RECHTBANK NOORD-HOLLAND

Familie en Jeugd
locatie Alkmaar
adoptie
zaak-/rekestnr.: C/15/316076 / FA RK 21-2252
beschikking van de enkelvoudige kamer voor familiezaken van 9 december 2021
in de zaak van:
[verzoeker] ,
wonende te [woonplaats]
hierna mede te noemen: verzoeker,
advocaat: mr. J. de Ruiter, kantoorhoudende te Kampen,
-tegen-
[verweerder],
zonder bekende woon- of verblijfplaats in Nederland of daarbuiten,
hierna mede te noemen: de vader,
strekkende tot de adoptie van
-
[het kind] ,
geboren op [geboortedatum] 2010 te [geboorteplaats] ,
hierna te noemen: [de minderjarige] .
Als belanghebbende wordt aangemerkt:
[de moeder] ,
wonende te [woonplaats]
hierna mede te noemen: de moeder,
advocaat mr. J. de Ruiter.
In verband met het bepaalde in artikel 810 van het Wetboek van Burgerlijke Rechtsvordering is in de procedure opgeroepen:
de Raad voor de Kinderbeschermingte [vestigingsplaats] ,
hierna te noemen: de Raad.

1.Procedure

1.1.
Het verloop van de procedure blijkt uit:
- het verzoekschrift, met bijlagen, van verzoeker van 30 april 2021, ingekomen op
6 mei 2021;
- het F9-formulier, met bijlagen, van de advocaat van verzoeker van 15 juni 2021;
- de openbare oproep van de vader in de Staatscourant van 2 augustus 2021.
1.2.
De behandeling van de zaak heeft plaatsgevonden op de zitting van 11 november 2021. Verzoeker, de moeder en mr. J. de Ruiter zijn in verband met ziekte van verzoeker en de moeder niet fysiek ter zitting verschenen, maar hebben de zitting telefonisch bijgewoond. Namens de Raad is verschenen mevrouw [x] .
1.3.
[de minderjarige] is na afloop van de zitting door de kinderrechter gehoord op 26 november 2021. Aan de advocaat van de verzoeker en de moeder alsmede de Raad is een terugkoppeling van dit gesprek gegeven. Dit heeft niet geleid tot een wijziging van de verzoeken of de hierna genoemde standpunten.

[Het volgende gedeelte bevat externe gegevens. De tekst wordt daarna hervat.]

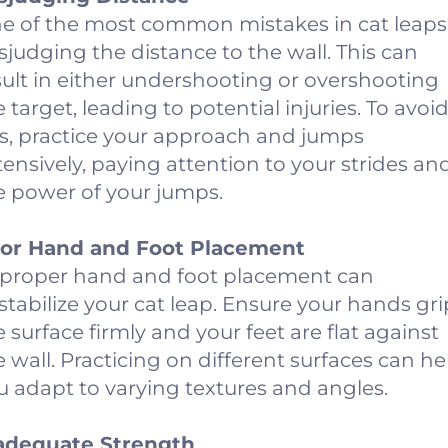
e of the most common mistakes in cat leaps 
sjudging the distance to the wall. This can
sult in either undershooting or overshooting
e target, leading to potential injuries. To avoi
is, practice your approach and jumps
tensively, paying attention to your strides an
e power of your jumps.
or Hand and Foot Placement
proper hand and foot placement can
stabilize your cat leap. Ensure your hands gri
e surface firmly and your feet are flat against
e wall. Practicing on different surfaces can he
u adapt to varying textures and angles.
adequate Strength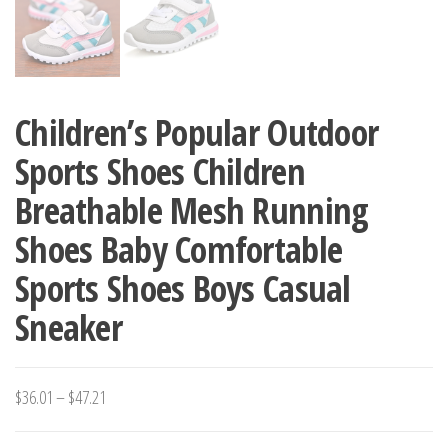
Children’s Popular Outdoor
Sports Shoes Children
Breathable Mesh Running
Shoes Baby Comfortable
Sports Shoes Boys Casual
Sneaker
Price
$
36.01
–
$
47.21
range: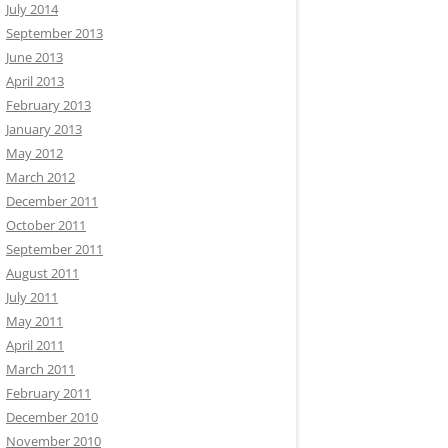
July 2014
September 2013
June 2013
April 2013
February 2013
January 2013
May 2012
March 2012
December 2011
October 2011
September 2011
August 2011
July 2011
May 2011
April 2011
March 2011
February 2011
December 2010
November 2010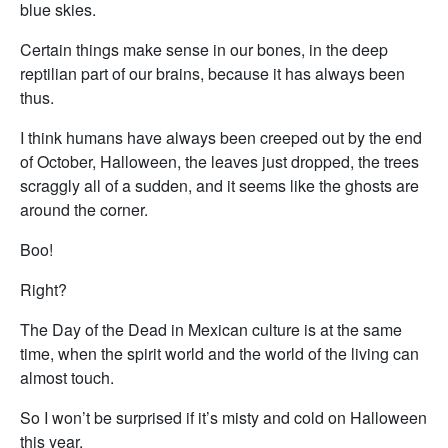
blue skies.
Certain things make sense in our bones, in the deep
reptilian part of our brains, because it has always been
thus.
I think humans have always been creeped out by the end
of October, Halloween, the leaves just dropped, the trees
scraggly all of a sudden, and it seems like the ghosts are
around the corner.
Boo!
Right?
The Day of the Dead in Mexican culture is at the same
time, when the spirit world and the world of the living can
almost touch.
So I won’t be surprised if it’s misty and cold on Halloween
this year.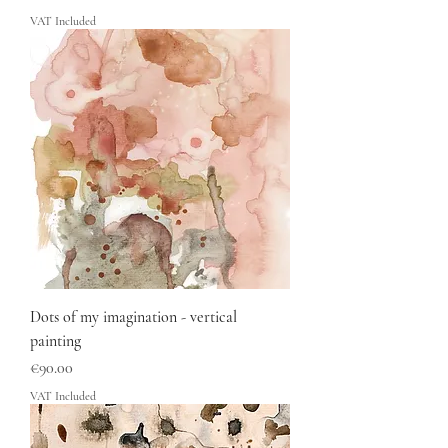
VAT Included
Dots of my imagination - vertical
painting
Price
€90.00
VAT Included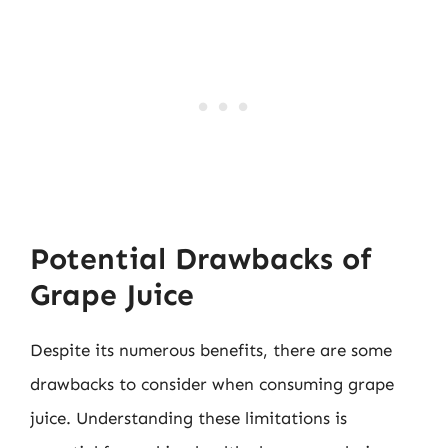
Potential Drawbacks of
Grape Juice
Despite its numerous benefits, there are some
drawbacks to consider when consuming grape
juice. Understanding these limitations is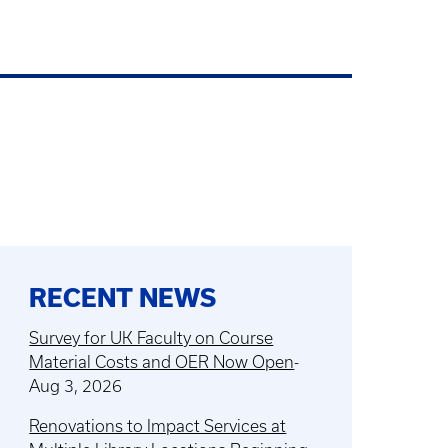
RECENT NEWS
Survey for UK Faculty on Course
Material Costs and OER Now Open
-
Aug 3, 2026
Renovations to Impact Services at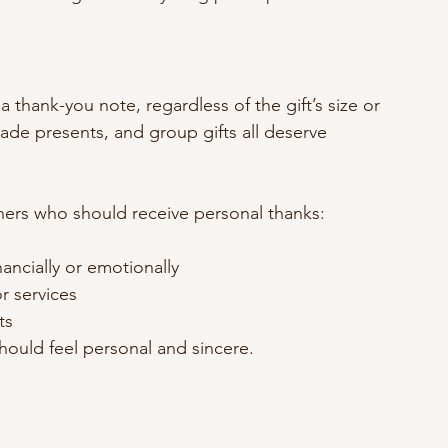
 thank-you note, regardless of the gift’s size or 
ade presents, and group gifts all deserve 
others who should receive personal thanks:
ancially or emotionally
r services
ts
hould feel personal and sincere.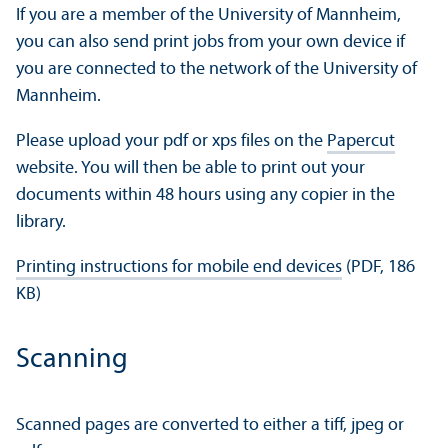
If you are a member of the University of Mannheim,
you can also send print jobs from your own device if
you are connected to the network of the University of
Mannheim.
Please upload your pdf or xps files on the
Papercut
website. You will then be able to print out your
documents within 48 hours using any copier in the
library.
Printing instructions for mobile end devices
(PDF, 186
KB)
Scanning
Scanned pages are converted to either a tiff, jpeg or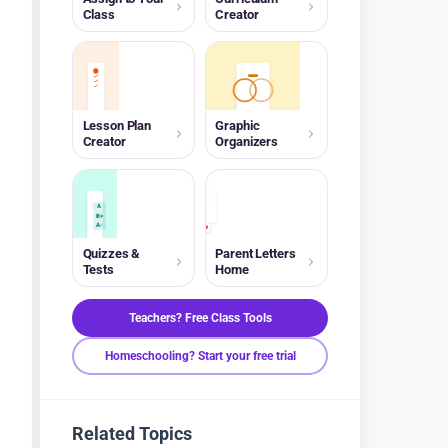
Class
Creator
Lesson Plan
Graphic
Creator
Organizers
A
B+
A-
Quizzes &
Parent Letters
Tests
Home
Teachers? Free Class Tools
Homeschooling? Start your free trial
Related Topics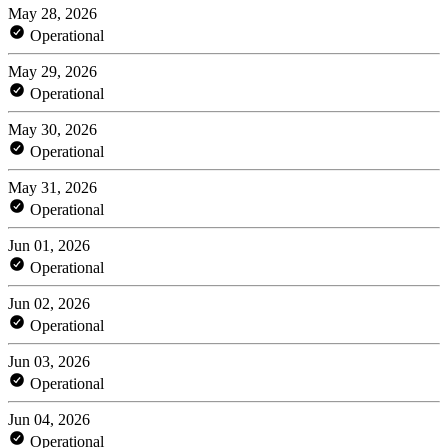
May 28, 2026
Operational
May 29, 2026
Operational
May 30, 2026
Operational
May 31, 2026
Operational
Jun 01, 2026
Operational
Jun 02, 2026
Operational
Jun 03, 2026
Operational
Jun 04, 2026
Operational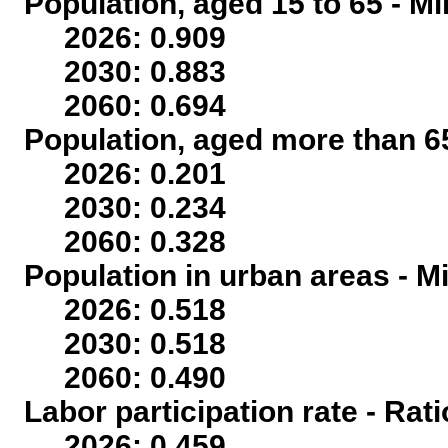
Population, aged 15 to 65 - Mi
2026: 0.909
2030: 0.883
2060: 0.694
Population, aged more than 65
2026: 0.201
2030: 0.234
2060: 0.328
Population in urban areas - Mi
2026: 0.518
2030: 0.518
2060: 0.490
Labor participation rate - Rati
2026: 0.459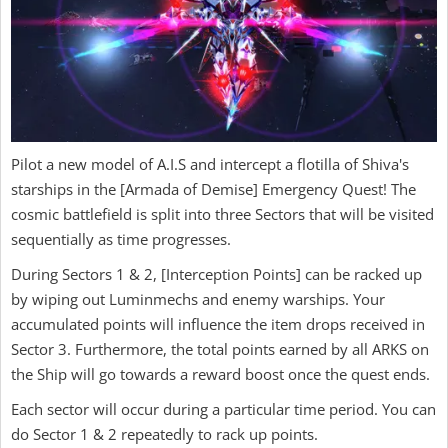
Pilot a new model of A.I.S and intercept a flotilla of Shiva's
starships in the [Armada of Demise] Emergency Quest! The
cosmic battlefield is split into three Sectors that will be visited
sequentially as time progresses.
During Sectors 1 & 2, [Interception Points] can be racked up
by wiping out Luminmechs and enemy warships. Your
accumulated points will influence the item drops received in
Sector 3. Furthermore, the total points earned by all ARKS on
the Ship will go towards a reward boost once the quest ends.
Each sector will occur during a particular time period. You can
do Sector 1 & 2 repeatedly to rack up points.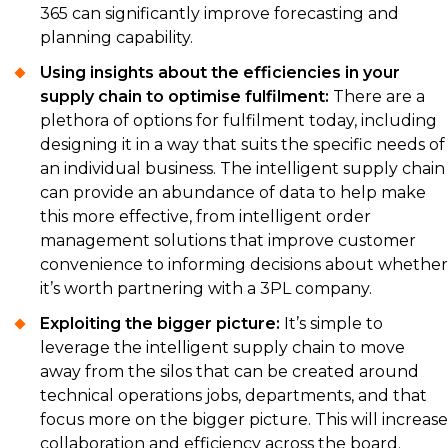
365 can significantly improve forecasting and
planning capability.
Using insights about the efficiencies in your
supply chain to optimise fulfilment:
There are a
plethora of options for fulfilment today, including
designing it in a way that suits the specific needs of
an individual business. The intelligent supply chain
can provide an abundance of data to help make
this more effective, from intelligent order
management solutions that improve customer
convenience to informing decisions about whether
it’s worth partnering with a 3PL company.
Exploiting the bigger picture:
It’s simple to
leverage the intelligent supply chain to move
away from the silos that can be created around
technical operations jobs, departments, and that
focus more on the bigger picture. This will increase
collaboration and efficiency across the board.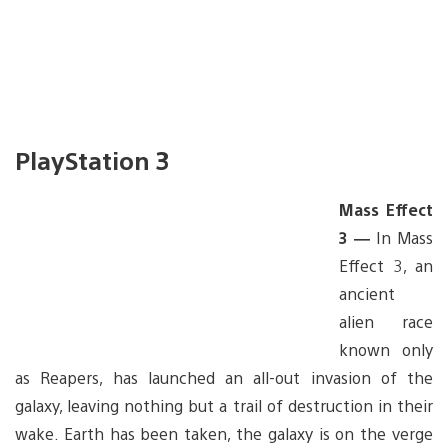
PlayStation 3
Mass Effect
3 —
In Mass
Effect 3, an
ancient
alien race
known only
as Reapers, has launched an all-out invasion of the
galaxy, leaving nothing but a trail of destruction in their
wake. Earth has been taken, the galaxy is on the verge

2.Feiten en omstandigheden

2.1.
De moeder en de vader zijn op [huwelijksdatum] te [huwelijksplaats] gehuwd.
2.2.
Uit dit huwelijk is op [geboortedatum] 2010 te [geboorteplaats] [de minderjarige] geboren.
2.3.
Het huwelijk is op 13 september 2011 ontbonden door de inschrijving van de echtscheidingsbeschikking van de rechtbank Amsterdam van 31 augustus 2011 in de registers van de burgerlijke stand. Na het huwelijk is het gezamenlijk gezag van de ouders over [de minderjarige] van rechtswege in stand gebleven.
2.4.
Bij beschikking van de rechtbank Amsterdam van 27 juni 2012 is het gezamenlijk gezag van de moeder en de vader beëindigd en is de moeder belast met het eenhoofdig gezag over [de minderjarige] .
2.5.
Bij beschikking van deze rechtbank van 18 maart 2020 is verzoeker mede belast met het gezag over [de minderjarige] .
2.6.
Verzoeker en de moeder hebben sinds 2014 een duurzame relatie en wonen sinds 2016 samen. Zij hebben op [datum] een notariële samenlevingsovereenkomst opgesteld en ondertekend. Verzoeker zorgt sinds in ieder geval 2016 samen met de moeder voor [de minderjarige] . Verzoeker heeft uit een eerder huwelijk twee meerderjarige dochters, [dochter 1] en [dochter 2] . [dochter 1] woont bij verzoeker en de moeder.

3.Beoordeling

3.1.
Verzoeker heeft verzocht de adoptie uit spreken van [de minderjarige] door verzoeker en daarbij tevens de geslachtsnaam van [de minderjarige] te wijzigen in [achternaam] , zijnde de geslachtsnaam van verzoeker.
3.2.
De vader, hoewel behoorlijk opgeroepen, is niet ter zitting verschenen en heeft het verzoek niet tegengesproken.
3.3.
De moeder stemt als mede met het gezag belaste ouder in met het verzoek tot adoptie.
3.4.
Uit de stukken het verhandelde ter zitting is gebleken dat de vader kort na de echtscheiding uit Nederland is vertrokken en sindsdien geen pogingen meer heeft ondernomen om in contact te blijven met [de minderjarige] . De bij beschikking van 31 augustus 2011 vastgestelde kinderbijdrage voor [de minderjarige] wordt door de vader niet betaald noch heeft hij op enige andere manier bijgedragen aan de opvoeding en verzorging van [de minderjarige] . De moeder is rond het vertrek van de vader naar het buitenland bekend geraakt met het feit dat de vader in Nederland bij nog twee vrouwen een kind heeft. De moeder heeft goed contact met deze vrouwen en daardoor ziet [de minderjarige] enkele keren per jaar zijn halfbroer [naam] en zijn halfzus [naam] , die hij, zo is tijdens het kindgesprek gebleken, [halfbroer] en [halfzus] noemt. De moeder hecht eraan dat [de minderjarige] bekend blijft met zijn herkomst, ook al is er geen enkele bekendheid met de vader.
3.5.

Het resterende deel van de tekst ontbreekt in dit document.